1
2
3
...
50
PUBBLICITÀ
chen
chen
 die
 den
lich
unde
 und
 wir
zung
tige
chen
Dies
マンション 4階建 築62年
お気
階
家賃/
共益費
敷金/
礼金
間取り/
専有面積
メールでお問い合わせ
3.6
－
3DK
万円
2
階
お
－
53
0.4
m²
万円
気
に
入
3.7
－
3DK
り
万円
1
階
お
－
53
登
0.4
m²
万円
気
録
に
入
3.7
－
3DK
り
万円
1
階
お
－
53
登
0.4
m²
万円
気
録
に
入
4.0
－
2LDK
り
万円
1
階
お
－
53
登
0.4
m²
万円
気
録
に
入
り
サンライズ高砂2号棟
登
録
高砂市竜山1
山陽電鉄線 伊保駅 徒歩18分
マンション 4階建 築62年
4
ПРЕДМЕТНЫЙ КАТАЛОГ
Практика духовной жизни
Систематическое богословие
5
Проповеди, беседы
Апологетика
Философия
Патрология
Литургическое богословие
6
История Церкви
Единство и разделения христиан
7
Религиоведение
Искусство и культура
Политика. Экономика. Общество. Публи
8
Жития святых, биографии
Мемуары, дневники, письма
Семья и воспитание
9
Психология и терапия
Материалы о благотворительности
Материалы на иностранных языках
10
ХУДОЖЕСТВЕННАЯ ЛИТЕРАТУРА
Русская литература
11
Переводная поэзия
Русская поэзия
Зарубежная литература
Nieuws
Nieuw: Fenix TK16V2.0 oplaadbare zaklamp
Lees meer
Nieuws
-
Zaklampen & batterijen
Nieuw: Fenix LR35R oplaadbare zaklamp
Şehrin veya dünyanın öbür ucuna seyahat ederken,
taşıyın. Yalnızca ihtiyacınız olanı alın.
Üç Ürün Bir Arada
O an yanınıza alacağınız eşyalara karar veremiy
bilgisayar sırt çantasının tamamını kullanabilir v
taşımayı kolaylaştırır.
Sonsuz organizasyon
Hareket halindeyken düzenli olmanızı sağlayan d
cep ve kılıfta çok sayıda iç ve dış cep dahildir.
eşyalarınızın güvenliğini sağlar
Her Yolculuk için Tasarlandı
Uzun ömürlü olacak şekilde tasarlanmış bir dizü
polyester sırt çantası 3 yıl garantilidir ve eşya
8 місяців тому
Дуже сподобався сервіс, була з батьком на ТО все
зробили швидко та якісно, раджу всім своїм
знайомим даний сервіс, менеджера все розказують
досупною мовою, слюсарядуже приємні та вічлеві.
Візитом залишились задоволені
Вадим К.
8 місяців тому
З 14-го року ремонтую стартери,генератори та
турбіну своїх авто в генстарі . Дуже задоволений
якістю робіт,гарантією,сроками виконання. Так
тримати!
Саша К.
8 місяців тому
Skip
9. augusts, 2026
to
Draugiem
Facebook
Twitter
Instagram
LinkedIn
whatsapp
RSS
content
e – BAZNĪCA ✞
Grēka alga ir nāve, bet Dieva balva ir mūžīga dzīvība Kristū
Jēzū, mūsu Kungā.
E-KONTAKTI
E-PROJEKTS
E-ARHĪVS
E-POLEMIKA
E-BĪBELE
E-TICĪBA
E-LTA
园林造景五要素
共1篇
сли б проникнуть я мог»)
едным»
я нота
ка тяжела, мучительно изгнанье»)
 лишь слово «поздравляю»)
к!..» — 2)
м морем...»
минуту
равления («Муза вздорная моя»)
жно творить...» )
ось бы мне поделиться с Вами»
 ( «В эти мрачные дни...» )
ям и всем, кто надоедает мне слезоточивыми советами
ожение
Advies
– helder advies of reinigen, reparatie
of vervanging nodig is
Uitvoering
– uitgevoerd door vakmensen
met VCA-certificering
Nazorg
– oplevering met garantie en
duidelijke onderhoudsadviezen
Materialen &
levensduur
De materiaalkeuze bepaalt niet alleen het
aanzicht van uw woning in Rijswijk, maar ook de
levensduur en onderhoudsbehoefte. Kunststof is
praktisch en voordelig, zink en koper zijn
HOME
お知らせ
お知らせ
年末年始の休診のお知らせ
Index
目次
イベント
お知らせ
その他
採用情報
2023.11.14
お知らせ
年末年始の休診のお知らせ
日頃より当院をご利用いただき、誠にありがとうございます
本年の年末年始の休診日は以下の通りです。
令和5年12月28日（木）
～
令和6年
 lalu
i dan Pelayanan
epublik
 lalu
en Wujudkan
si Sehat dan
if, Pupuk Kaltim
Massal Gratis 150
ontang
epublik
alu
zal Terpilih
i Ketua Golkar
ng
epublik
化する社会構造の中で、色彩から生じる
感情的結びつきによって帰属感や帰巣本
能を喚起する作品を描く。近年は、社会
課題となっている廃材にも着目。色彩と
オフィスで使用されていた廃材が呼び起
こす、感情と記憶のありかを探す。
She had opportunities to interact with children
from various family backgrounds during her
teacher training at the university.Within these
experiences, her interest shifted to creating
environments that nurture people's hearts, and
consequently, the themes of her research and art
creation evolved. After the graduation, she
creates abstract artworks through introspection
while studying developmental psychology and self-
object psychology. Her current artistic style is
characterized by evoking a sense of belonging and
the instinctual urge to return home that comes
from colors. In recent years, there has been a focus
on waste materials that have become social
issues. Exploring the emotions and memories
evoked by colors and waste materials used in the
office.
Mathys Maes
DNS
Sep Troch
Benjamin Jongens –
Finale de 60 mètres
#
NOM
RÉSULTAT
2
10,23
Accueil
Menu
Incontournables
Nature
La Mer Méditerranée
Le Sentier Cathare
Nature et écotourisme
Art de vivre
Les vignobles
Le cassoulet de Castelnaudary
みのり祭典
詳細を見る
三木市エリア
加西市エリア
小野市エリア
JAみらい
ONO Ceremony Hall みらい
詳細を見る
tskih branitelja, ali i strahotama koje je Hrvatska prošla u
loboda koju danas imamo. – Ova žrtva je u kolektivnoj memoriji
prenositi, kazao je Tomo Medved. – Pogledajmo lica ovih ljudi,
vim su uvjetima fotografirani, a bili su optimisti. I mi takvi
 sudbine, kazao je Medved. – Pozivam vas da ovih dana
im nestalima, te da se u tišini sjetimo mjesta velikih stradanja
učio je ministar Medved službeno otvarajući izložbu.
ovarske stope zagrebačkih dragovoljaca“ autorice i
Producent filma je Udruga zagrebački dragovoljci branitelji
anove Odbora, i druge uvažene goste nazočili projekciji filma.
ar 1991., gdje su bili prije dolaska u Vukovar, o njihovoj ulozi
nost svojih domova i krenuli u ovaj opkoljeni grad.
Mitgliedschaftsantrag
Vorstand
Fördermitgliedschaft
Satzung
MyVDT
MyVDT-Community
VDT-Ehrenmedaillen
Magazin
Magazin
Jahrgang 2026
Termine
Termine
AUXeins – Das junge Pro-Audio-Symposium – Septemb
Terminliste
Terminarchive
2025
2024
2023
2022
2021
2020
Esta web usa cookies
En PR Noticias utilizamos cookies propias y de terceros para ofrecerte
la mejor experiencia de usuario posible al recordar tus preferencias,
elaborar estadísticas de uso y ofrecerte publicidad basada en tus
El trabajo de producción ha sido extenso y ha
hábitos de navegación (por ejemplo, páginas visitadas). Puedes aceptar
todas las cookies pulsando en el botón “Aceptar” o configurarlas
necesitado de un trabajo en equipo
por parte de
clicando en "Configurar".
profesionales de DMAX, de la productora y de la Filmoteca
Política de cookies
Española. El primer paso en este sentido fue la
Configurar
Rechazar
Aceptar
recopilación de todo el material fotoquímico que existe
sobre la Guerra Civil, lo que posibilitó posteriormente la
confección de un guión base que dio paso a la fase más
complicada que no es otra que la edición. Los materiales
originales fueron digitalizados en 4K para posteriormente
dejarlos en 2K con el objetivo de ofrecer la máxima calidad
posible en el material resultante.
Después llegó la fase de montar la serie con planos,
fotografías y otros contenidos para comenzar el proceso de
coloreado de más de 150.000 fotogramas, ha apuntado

● ● ●

▶ [What you should do] In the material above, report how many lines hold the word "богословие", and add nothing to the figure.

▶ [Response to the exercise] 2